For over 40 years, the A.C.E. program has been the trendsetter in Biblical educational reform. Its philosophy is built on basic principles of the Word of God. Students are taught to see life from God’s point of view, to take responsibility for their own learning, and to walk in Godly wisdom and character. Its learning principles are as follows:

  1. The students must be on a level of curriculum where he can perform.
  2. The student must set reasonable goals that can be achieved in a prescribed period of time.
  3. The student must be controlled and motivated.
  4. The student’s learning must be measurable.
  5. The student’s learning must be rewarded.

 Lving Heritage Academy, the homeschool arm of the Philippine Christian School of Tomorrow, Paranaque City

Accelerated Christian Education® has taken the conventionally styled textbook and divided it into bite-sized, achievable, worktexts called PACEs. Each PACE is similar to a unit in a textbook. Each level consists of 12 PACEs in each subject. PACEs integrate Godly character-building lessons into the academic content, and self-instructional activities are carefully designed to develop thinking skills and create mastery learning.  Since 1970, A.C.E. PACEs have proven to be effective tools for goal setting and for achieving academic excellence.

The Student Programs of Accelerated Christian Education® (A.C.E.) give students opportunities to build character and learn leadership skills outside the classroom.

Student Conventions challenge students ages 8 and older to develop their ministry skills by competing in more than 140 events in categories such as music, speech/drama, athletics, arts, and academics.


Suzuki Method

The Suzuki method, also known as the “mother-tongue approach,” is a method of teaching that stresses the importance of parental influence and involvement. Parents and teachers work together to achieve a common goal. Parents are expected to know each lesson and serve as nurturing teachers at home.

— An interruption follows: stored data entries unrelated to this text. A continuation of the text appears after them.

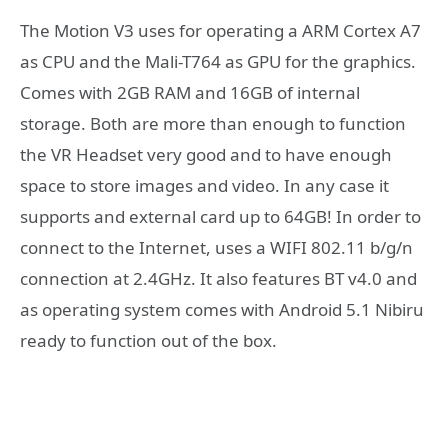
The Motion V3 uses for operating a ARM Cortex A7
as CPU and the Mali-T764 as GPU for the graphics.
Comes with 2GB RAM and 16GB of internal
storage. Both are more than enough to function
the VR Headset very good and to have enough
space to store images and video. In any case it
supports and external card up to 64GB! In order to
connect to the Internet, uses a WIFI 802.11 b/g/n
connection at 2.4GHz. It also features BT v4.0 and
as operating system comes with Android 5.1 Nibiru
ready to function out of the box.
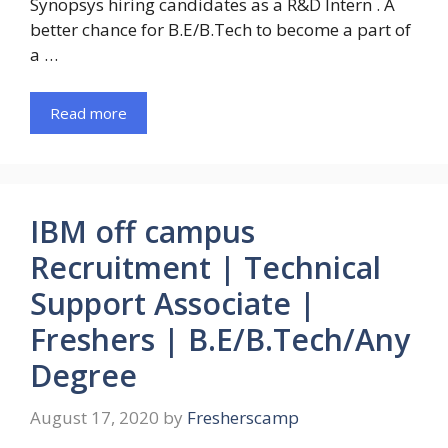
Synopsys hiring candidates as a R&D Intern . A
better chance for B.E/B.Tech to become a part of
a …
Read more
IBM off campus
Recruitment | Technical
Support Associate |
Freshers | B.E/B.Tech/Any
Degree
August 17, 2020
by
Fresherscamp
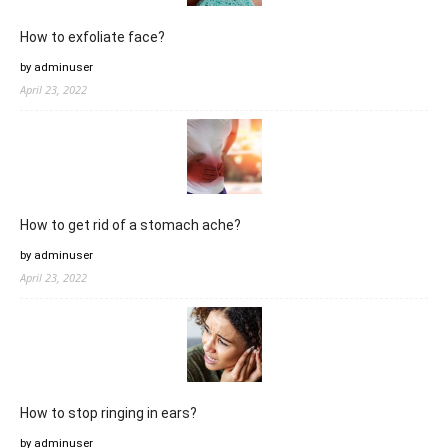
How to exfoliate face?
by adminuser
April 23, 2022
How to get rid of a stomach ache?
by adminuser
April 23, 2022
How to stop ringing in ears?
by adminuser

 As in most cases, speaking comes earlier than writing.  Children can be taught to play musical instruments earlier even before they read notes from music pieces.  Reading may be learned later.

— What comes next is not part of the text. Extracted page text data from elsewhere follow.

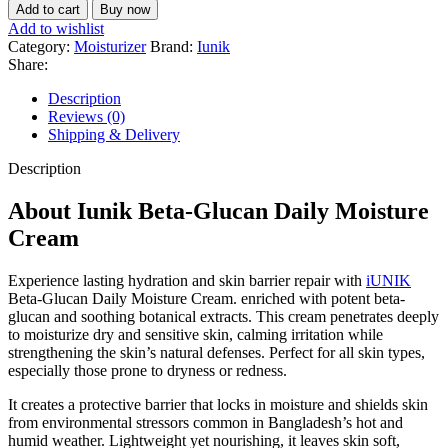
Add to cart
Buy now
Add to wishlist
Category:
Moisturizer
Brand:
Iunik
Share:
Description
Reviews (0)
Shipping & Delivery
Description
About Iunik Beta-Glucan Daily Moisture
Cream
Experience lasting hydration and skin barrier repair with
iUNIK
Beta-Glucan Daily Moisture Cream. enriched with potent beta-
glucan and soothing botanical extracts. This cream penetrates deeply
to moisturize dry and sensitive skin, calming irritation while
strengthening the skin’s natural defenses. Perfect for all skin types,
especially those prone to dryness or redness.
It creates a protective barrier that locks in moisture and shields skin
from environmental stressors common in Bangladesh’s hot and
humid weather. Lightweight yet nourishing, it leaves skin soft,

 Aside from playing the piano, they play the violin too. We grab every opportunity for our kids to minister through their God-given talents


 Classical Christian Education

Following classical approach, it is important to consider the three important pathways:

  1. Grammar or language acquisition,
  2. Dialectic or critical thinking, and
  3. Rhetoric or written and oral composition.


This is called the “trivium.” The central point at which the three roads of the trivium intersect represents mastery of the skills (language, thought, and speech), and it is at this intersection that the apprentice has the necessary tools to move on to deeper study of knowledge within specific disciplines.

Love for reading is one characteristic of those trained the classical way…

Our kids are always excited to meet the authors of the books they read.

Reading aloud, as in any classical education, is a must.  We enjoy every read aloud sessions.

We see to it that learning is not just confined at home, we use the opportunities in the environment to educate them.

We ensure that they are provided the mentors for specialized trainings for arts and music.


How will their life matter? We teach from the Scripture that life is short and that they should use it to glorify God.  To stress the point, we find it fitting to bring them to the cemetery from time to time to show the brevity of life.

Our homeschool journey   allows us to have a disciplined mind to stay on track while honing and perfecting the talents God endowed each one—be it in arts music, sports, writing composition or what have they. 


Are you enrolled in a DepEd accredited homeschool provider or others? Which one?

We are enrolled in Philippine Christian School of Tomorrow’s  Home Education Program  (Living Heritage Academy) which uses the Accelerated Christian Education Program, a comprehensive Bible-based program that serves both the campus-based schools and the homeschools

Until when do you plan to homeschool your child?

From the beginning, we envisioned our children to be homeschooled until 12th grade.  Our 13-year old is currently working on Grade 11 PACES and by 2016; he will have finished his Senior High School.  However, we are yet to see the ramifications DepEd’s Proposed Senior High School curriculum will have on our existing curriculum.  For now, we are prayerfully keeping our options open

Share one lesson you’ve learned over the years about homeschooling.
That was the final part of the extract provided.